Who should buy the Hasselblad X1D-50c?
That is a tricky question. A Sony α7RIII delivers image quality that is awfully close to the X1D at a fraction of the cost. The α7RIII focuses a lot faster, has a much wider range of lenses, and is simply a far more versatile photographic tool. For most people, the decision is unlikely to be a rational one.
But this is why the X1D is so seductive. Everyone knows how to buy a camera based on an objective evaluation. There are many review websites out there that provide in-depth, objective assessments. If one purely makes a purchasing decision based on rational analysis, very very few people will end up buying the X1D. But when a camera makes an emotional connection with you, that is when it becomes irresistible!
Try holding it, the grip alone may just change your mind. Let’s be honest. The X1D is one quirky camera. It has a very modern interface that relies heavily on the use of the touchscreen. The AF is slow but reliable. The lenses are not particularly fast. After several firmware updates, the X1D is now functioning ‘properly’. But it remains a very ‘basic’ camera by most standards.
The native XCD lenses are optically excellent. I do find the focusing ring too big that it is hard to grab the lens to mount it onto the camera or take off from the camera. A little more ‘grip’ on the barrel would be nice. But optically, no complaint! One can adapt other lenses on the X1D. Some ‘Full Frame’ lenses actually cover the 44x33mm area quite well. E.g., the Leica APO-Summicron-M 50mm f/2 ASPH. works very well on the X1D, with minimal vignetting even on the MF sensor. That speaks volume of the Leica APO-Summicron-M 50mm f/2 ASPH. lens.
But it is not a practical solution. Why? The rolling shutter is ridiculous! The readout time of the X1D sensor is ~300ms. Basically, except for capturing a completely still scene, the electronic shutter on the X1D will introduce some nasty rolling shutter distortion.
But then you go home, and look at the files. Even with an ‘old’ sensor, the 44x33mm Sony sensor delivers deep rich tones with contrasty details. I love the colors. I love the ‘Medium Format look.’ I love the X1D.

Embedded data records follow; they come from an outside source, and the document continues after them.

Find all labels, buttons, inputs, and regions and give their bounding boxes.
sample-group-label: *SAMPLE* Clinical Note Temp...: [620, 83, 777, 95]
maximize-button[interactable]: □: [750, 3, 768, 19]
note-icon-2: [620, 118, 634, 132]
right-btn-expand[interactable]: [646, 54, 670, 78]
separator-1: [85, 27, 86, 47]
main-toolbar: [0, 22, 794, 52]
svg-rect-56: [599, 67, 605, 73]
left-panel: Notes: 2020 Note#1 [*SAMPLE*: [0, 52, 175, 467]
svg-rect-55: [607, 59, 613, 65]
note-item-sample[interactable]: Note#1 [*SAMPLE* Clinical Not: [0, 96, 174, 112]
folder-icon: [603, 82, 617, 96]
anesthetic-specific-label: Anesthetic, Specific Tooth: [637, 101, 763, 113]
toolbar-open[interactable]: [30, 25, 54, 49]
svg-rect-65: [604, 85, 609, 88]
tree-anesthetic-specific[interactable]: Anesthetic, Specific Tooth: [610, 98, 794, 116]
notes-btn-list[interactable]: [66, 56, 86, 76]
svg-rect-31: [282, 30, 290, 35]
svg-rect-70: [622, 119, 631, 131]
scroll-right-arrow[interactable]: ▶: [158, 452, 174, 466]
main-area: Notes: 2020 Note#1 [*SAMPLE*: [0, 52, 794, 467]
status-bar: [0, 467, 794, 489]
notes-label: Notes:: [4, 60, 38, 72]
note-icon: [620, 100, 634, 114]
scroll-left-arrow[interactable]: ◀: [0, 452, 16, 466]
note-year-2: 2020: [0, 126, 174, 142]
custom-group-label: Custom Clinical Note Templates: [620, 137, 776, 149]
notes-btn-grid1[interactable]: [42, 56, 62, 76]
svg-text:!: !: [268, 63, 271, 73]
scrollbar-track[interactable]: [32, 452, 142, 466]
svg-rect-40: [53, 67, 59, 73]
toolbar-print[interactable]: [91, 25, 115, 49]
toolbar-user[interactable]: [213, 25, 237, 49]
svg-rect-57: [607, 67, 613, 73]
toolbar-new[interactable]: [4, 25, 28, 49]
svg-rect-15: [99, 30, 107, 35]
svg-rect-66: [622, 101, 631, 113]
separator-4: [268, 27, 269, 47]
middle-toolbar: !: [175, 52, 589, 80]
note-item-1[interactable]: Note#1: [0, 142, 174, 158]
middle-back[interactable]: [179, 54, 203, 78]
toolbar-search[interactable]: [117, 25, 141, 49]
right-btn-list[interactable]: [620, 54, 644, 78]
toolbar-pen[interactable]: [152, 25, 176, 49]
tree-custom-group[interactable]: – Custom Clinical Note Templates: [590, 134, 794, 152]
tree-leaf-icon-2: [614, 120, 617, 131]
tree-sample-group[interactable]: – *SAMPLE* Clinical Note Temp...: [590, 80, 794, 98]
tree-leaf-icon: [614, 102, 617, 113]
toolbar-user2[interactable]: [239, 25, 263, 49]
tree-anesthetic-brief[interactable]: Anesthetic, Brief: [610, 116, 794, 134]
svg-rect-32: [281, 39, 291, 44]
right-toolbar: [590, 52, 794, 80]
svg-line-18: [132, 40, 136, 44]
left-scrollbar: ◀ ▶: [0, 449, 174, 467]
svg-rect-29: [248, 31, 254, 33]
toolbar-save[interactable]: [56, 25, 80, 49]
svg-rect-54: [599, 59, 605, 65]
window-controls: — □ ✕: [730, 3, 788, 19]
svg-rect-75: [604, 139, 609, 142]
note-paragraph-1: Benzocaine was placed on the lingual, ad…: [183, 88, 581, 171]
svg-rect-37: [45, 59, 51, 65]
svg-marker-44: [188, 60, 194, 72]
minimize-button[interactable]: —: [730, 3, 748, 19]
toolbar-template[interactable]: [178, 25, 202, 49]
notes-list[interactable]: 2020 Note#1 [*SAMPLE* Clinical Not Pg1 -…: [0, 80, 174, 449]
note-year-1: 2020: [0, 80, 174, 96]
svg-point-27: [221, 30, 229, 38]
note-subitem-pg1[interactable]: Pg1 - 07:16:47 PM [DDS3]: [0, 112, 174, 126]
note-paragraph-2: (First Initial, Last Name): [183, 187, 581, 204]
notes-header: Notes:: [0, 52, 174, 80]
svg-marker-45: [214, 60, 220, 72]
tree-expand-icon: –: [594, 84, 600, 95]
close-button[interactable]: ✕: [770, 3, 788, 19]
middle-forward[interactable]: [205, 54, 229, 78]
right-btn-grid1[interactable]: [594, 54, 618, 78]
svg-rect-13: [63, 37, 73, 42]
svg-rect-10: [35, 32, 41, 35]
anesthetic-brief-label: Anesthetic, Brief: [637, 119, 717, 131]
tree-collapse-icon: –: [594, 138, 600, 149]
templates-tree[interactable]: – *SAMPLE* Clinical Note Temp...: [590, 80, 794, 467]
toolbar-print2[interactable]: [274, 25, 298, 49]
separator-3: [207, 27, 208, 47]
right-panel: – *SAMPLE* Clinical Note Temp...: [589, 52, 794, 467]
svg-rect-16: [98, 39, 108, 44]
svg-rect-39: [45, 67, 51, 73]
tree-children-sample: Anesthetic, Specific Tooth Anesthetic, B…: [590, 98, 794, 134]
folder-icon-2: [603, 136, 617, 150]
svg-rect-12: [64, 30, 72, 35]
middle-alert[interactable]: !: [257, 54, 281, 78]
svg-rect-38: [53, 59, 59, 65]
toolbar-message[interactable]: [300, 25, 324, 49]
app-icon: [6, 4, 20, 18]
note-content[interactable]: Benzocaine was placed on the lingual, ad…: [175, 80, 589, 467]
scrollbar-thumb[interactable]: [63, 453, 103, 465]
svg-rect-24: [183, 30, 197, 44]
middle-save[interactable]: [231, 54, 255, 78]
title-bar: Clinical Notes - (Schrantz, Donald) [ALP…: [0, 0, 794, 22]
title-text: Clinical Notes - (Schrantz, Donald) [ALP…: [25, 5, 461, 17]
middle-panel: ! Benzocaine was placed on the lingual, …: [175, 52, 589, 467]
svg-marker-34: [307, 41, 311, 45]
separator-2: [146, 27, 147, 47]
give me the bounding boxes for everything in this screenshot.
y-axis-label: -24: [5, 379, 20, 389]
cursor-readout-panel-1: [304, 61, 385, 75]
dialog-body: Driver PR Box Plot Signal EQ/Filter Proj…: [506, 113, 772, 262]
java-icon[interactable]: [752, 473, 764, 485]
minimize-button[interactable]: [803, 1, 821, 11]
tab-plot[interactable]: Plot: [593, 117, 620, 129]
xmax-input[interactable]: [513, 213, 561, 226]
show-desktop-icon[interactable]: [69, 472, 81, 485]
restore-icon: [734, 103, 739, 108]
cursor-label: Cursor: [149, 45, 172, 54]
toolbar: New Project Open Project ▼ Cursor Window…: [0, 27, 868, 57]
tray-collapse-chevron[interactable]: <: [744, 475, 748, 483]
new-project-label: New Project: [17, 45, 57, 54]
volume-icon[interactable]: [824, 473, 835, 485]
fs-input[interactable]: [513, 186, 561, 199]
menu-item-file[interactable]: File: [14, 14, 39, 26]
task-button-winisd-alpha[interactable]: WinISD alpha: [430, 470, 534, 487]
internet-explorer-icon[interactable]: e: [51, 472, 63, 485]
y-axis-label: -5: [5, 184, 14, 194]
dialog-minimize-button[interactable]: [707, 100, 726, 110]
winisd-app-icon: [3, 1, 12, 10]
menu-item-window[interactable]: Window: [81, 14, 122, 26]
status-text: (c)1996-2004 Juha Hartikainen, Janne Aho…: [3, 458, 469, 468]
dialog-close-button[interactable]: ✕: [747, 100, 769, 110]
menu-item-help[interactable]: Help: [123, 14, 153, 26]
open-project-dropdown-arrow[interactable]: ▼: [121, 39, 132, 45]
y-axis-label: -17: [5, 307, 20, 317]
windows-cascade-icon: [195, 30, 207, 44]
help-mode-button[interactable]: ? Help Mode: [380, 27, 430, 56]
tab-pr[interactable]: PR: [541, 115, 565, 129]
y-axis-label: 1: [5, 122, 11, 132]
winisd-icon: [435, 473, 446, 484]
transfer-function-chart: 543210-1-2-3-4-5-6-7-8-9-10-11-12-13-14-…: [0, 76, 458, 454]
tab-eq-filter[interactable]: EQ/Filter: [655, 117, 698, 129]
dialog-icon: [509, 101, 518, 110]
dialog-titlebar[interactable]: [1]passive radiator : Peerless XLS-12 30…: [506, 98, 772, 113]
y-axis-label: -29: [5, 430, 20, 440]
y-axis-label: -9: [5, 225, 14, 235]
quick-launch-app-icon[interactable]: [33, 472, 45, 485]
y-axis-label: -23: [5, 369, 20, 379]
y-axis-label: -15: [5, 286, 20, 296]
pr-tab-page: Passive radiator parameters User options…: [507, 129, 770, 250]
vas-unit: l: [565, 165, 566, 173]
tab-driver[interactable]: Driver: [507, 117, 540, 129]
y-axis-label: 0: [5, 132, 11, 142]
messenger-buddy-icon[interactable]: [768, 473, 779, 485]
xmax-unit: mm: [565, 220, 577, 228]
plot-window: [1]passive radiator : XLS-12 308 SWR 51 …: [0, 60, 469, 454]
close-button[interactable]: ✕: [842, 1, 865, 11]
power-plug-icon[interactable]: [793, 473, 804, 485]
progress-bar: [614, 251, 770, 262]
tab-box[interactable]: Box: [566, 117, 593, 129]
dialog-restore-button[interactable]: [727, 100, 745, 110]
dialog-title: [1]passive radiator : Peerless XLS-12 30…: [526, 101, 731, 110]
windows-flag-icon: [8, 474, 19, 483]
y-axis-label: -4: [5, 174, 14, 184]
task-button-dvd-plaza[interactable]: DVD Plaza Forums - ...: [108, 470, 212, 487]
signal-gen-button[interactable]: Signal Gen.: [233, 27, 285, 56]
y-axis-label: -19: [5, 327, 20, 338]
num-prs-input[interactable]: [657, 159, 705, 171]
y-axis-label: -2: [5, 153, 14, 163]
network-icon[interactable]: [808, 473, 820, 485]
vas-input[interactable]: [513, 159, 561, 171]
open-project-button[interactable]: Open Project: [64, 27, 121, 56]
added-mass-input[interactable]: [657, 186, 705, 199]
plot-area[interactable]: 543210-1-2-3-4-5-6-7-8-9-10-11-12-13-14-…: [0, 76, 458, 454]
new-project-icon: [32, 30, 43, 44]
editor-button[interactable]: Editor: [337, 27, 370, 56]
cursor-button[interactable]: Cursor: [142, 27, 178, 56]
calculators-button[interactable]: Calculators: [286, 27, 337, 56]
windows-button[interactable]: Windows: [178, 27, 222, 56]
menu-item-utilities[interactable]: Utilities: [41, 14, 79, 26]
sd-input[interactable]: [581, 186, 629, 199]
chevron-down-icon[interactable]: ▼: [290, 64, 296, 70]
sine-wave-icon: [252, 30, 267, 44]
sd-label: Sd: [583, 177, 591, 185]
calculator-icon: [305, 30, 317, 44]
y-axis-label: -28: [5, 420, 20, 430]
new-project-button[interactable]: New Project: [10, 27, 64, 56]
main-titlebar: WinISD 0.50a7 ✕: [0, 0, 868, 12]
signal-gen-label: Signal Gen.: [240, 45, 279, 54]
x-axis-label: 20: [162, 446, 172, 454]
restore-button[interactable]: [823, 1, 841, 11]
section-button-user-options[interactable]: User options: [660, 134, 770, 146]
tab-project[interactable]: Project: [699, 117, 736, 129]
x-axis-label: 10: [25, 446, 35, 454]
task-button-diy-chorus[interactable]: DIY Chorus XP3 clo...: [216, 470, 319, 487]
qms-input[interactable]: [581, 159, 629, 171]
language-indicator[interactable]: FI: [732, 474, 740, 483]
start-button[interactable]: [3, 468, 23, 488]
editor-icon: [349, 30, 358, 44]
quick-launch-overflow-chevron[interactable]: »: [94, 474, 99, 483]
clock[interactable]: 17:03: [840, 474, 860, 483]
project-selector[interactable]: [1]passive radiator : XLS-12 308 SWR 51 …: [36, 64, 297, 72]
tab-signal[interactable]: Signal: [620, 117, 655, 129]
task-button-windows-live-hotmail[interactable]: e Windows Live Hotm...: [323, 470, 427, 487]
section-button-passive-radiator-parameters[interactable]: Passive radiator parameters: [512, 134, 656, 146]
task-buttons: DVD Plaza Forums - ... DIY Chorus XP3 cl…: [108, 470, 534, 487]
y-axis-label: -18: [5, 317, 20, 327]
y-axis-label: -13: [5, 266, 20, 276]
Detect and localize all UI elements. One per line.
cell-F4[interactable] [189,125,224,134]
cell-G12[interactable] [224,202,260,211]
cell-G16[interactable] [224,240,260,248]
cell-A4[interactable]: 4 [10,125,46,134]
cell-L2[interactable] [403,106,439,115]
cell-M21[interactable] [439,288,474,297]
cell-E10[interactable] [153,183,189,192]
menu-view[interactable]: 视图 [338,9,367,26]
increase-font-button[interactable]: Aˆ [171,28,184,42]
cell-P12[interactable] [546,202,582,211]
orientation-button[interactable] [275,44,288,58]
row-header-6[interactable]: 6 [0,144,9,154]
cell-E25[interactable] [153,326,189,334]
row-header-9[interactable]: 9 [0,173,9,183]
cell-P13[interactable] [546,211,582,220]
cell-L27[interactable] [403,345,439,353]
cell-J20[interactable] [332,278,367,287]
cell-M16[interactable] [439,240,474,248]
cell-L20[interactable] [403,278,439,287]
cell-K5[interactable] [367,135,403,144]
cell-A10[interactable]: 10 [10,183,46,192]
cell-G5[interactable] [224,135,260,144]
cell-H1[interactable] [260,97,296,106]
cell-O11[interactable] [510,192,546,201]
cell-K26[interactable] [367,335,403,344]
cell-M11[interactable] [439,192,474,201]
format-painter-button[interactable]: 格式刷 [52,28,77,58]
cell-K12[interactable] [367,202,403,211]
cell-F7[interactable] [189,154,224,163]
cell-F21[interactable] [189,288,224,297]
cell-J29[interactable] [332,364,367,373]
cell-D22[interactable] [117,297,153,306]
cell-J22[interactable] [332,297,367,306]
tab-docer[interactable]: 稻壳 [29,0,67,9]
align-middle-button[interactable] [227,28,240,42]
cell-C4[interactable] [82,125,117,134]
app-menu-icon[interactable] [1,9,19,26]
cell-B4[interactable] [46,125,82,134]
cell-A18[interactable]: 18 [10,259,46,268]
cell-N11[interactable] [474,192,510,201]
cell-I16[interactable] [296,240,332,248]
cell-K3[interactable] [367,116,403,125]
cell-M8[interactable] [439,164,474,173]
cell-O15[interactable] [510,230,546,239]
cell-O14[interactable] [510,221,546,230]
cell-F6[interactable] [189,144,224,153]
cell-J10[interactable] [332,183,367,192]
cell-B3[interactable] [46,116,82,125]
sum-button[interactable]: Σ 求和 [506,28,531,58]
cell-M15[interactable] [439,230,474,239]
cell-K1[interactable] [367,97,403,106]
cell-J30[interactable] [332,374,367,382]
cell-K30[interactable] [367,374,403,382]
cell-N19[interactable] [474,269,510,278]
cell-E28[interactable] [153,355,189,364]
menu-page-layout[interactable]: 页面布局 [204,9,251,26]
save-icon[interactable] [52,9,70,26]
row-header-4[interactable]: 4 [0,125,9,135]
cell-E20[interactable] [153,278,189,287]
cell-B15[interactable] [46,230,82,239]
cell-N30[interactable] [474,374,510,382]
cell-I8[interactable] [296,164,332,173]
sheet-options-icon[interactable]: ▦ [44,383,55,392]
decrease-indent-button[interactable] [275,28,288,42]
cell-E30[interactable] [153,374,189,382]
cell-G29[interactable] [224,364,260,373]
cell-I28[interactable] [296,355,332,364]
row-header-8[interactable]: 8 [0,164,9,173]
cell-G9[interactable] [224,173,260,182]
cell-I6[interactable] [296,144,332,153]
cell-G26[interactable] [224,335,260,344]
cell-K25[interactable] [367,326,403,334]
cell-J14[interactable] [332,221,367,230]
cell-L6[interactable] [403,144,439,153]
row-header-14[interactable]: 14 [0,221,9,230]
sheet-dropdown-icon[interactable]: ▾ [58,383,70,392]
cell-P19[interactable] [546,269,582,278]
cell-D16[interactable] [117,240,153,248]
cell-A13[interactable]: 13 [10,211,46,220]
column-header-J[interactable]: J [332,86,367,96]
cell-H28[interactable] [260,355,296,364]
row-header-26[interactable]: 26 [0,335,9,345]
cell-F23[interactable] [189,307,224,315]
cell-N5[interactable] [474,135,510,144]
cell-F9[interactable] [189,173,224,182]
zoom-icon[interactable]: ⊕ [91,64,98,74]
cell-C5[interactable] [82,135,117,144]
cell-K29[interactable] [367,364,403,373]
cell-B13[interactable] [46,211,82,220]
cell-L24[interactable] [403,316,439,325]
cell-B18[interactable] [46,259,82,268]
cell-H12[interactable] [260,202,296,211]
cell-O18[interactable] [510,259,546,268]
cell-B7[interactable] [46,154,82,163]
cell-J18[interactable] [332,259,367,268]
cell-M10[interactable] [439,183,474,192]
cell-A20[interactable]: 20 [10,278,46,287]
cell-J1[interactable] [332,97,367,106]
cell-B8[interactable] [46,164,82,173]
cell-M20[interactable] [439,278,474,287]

The X1D is the first Medium Format Mirrorless. Hasselblad used to have the pedigree of Leica. But it seems like its sale to DJI has altered many people’s perception. I wonder if developing the X1D took such a toll on the company that forced Hasselblad to sell to DJI or not. But rather than worrying about the integrity of its pedigree, I sincerely hope DJI will provide the necessary resources for Hasselblad to develop this system further. X1D is an excellent first effort! I see the potential of the system, even if it is not quite ready for prime time at the moment. I look forward to the next model.